I smoke, but I'm not a smoker: Why some 'non-identifying smokers' face risks while denying the behavior

February 11, 2014, University of California - San Diego

While smoking among California adults has dramatically declined in recent decades, researchers at the University of California, San Diego School of Medicine report there is a surprisingly large number of people who say they use cigarettes, but don't consider themselves to be "smokers."

Writing in the February 5 online issue of Tobacco Control, Wael K. Al-Delaimy, MD, PhD, professor and chief of the Division of Global Health in the UC San Diego Department of Family and Preventive Medicine, and colleagues estimate that, in 2011, almost 396,000 Californians (12.3 percent of the state's population of ) smoked on a measurable basis, but rejected the characterization of "smoker."

Almost 22 percent of these smokers consumed tobacco on a daily basis.
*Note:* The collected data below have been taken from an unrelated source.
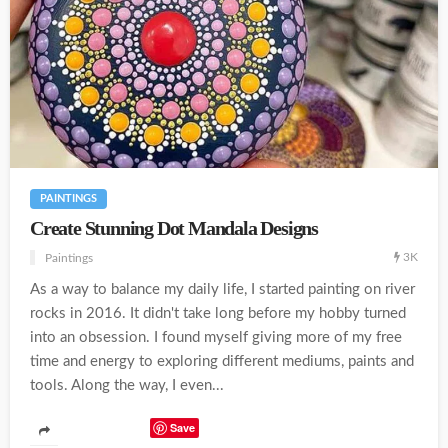
PAINTINGS
Create Stunning Dot Mandala Designs
3K
Paintings
As a way to balance my daily life, I started painting on river
rocks in 2016. It didn't take long before my hobby turned
into an obsession. I found myself giving more of my free
time and energy to exploring different mediums, paints and
tools. Along the way, I even...
Save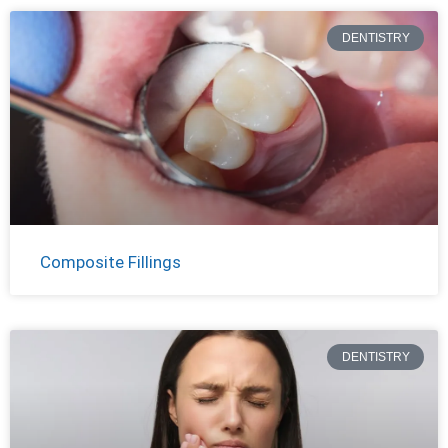
DENTISTRY
Composite Fillings
DENTISTRY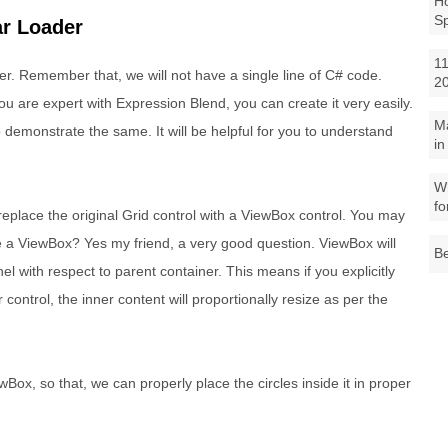
Ho
S
ar Loader
11
r. Remember that, we will not have a single line of C# code.
2
ou are expert with Expression Blend, you can create it very easily.
M
 demonstrate the same. It will be helpful for you to understand
in
Wh
fo
replace the original Grid control with a ViewBox control. You may
 a ViewBox? Yes my friend, a very good question. ViewBox will
Be
el with respect to parent container. This means if you explicitly
control, the inner content will proportionally resize as per the
ox, so that, we can properly place the circles inside it in proper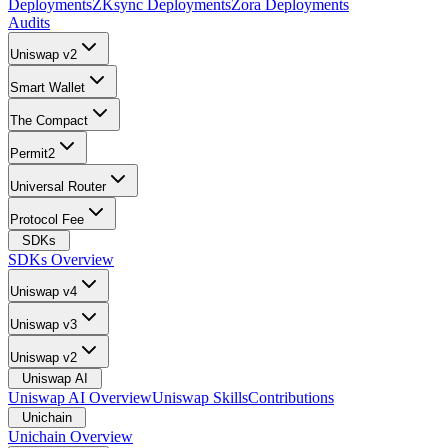
Deployments
ZKsync Deployments
Zora Deployments
Audits
Uniswap v2
Smart Wallet
The Compact
Permit2
Universal Router
Protocol Fee
SDKs
SDKs Overview
Uniswap v4
Uniswap v3
Uniswap v2
Uniswap AI
Uniswap AI Overview
Uniswap Skills
Contributions
Unichain
Unichain Overview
Al-Delaimy said the phenomenon has both individual and social ramifications. For individuals, the behavior puts them at many of the same health risks as identified smokers. "There is no safe level of smoking," he said.

More broadly, non-identification of "non-identifying smokers" or NIS may be negatively impacting efforts to reduce tobacco consumption by overlooking a significant segment of the affected population, the researchers said. This is especially true at the clinical setting where physicians might ask patients if they smoke and patient fail to identify themselves as smokers.

In their cross-sectional analysis of the 2011 California Longitudinal Smokers Survey, Al-Delaimy and colleagues defined NIS as persons who had smoked at least 100 cigarettes in their lifetime, reported smoking at least one day in the past 30 days or who said they smoked at least "some days." In all cases, when asked if they considered themselves to be a smoker, the respondents replied "No."

The researchers believe NIS can generally be divided into two groups with distinct rationalizations for asserting their non-smoker status: According to previous studies, the first group consists of young adults who primarily smoke (and drink) socially and who believe they are not addicted to nicotine. And, for the first time, NIS includes a second group of adults over the age of 45 who were formerly regular smokers and had most likely failed repeated attempts to completely quit. These people, said Al-Delaimy, might seek to avoid the label of "smoker."

"The younger NIS are typically college students who smoke as a means of social facilitation and who believe they can quit at any time," he said. "Older NIS are likely the result of stigmatization produced by comprehensive programs. They've become marginalized parts of society who see little advantage in identifying themselves as smokers or providing accurate reports of their smoking behavior."

Often, the study authors noted, NIS belong to specific ethnic minority groups, notably black and Asian.

Al-Delaimy said the findings that NIS exist in numbers much greater than previous estimates suggests future surveys should be re-designed to better account for how smokers perceive themselves so that subsequent interventions, media campaigns and public health policies can be refined to more effectively reach smokers who don't think they're smokers.

"There is a risk for such smokers to continue to smoke and be adversely impacted by the tobacco they smoke, yet they do not seek any assistance nor do they plan to quit because they falsely believe they are not smokers," Al-Delaimy said. "This more complex issue of identity and self-perception of smokers in today's social environment will require further studies and understanding."